Start of Entries provided

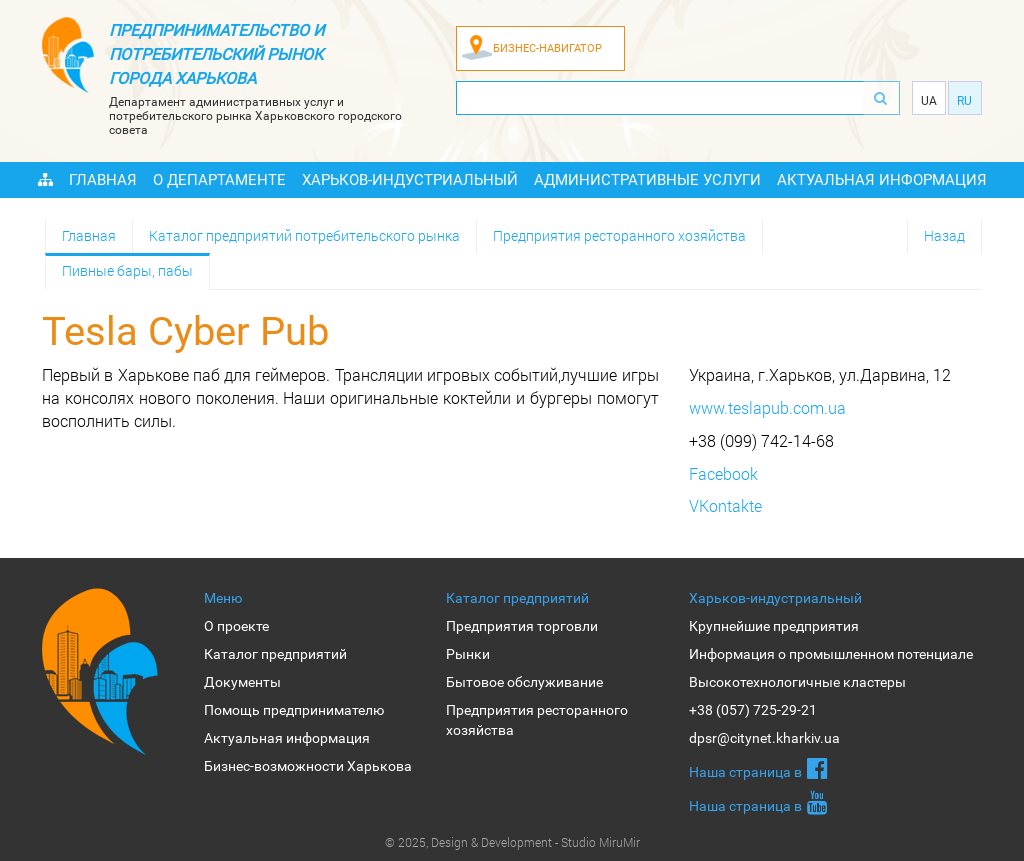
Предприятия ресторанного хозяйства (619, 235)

End of Entries provided
Start of Entries provided

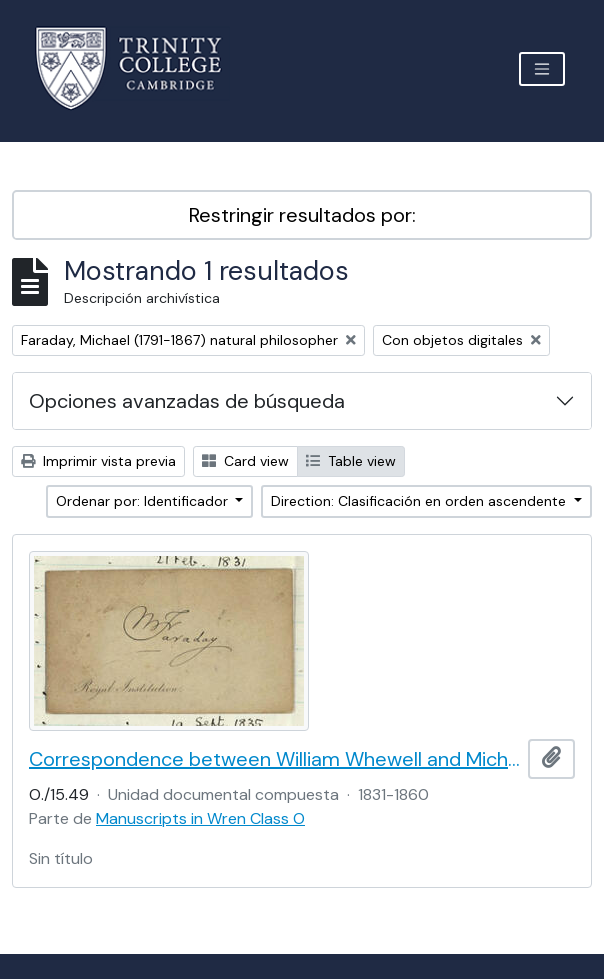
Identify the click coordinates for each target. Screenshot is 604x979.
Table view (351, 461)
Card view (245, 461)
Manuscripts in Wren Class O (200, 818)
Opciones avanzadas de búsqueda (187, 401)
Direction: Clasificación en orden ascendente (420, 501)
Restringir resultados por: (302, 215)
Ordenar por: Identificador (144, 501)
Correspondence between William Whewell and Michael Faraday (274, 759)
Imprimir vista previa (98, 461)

End of Entries provided

Please copy, exactly as written, every line in the listing above from the line with "Direction: Clasificación en" up to and including the line with "Imprimir vista previa (98, 461)".

Written response ::
Direction: Clasificación en orden ascendente (420, 501)
Restringir resultados por: (302, 215)
Ordenar por: Identificador (144, 501)
Correspondence between William Whewell and Michael Faraday (274, 759)
Imprimir vista previa (98, 461)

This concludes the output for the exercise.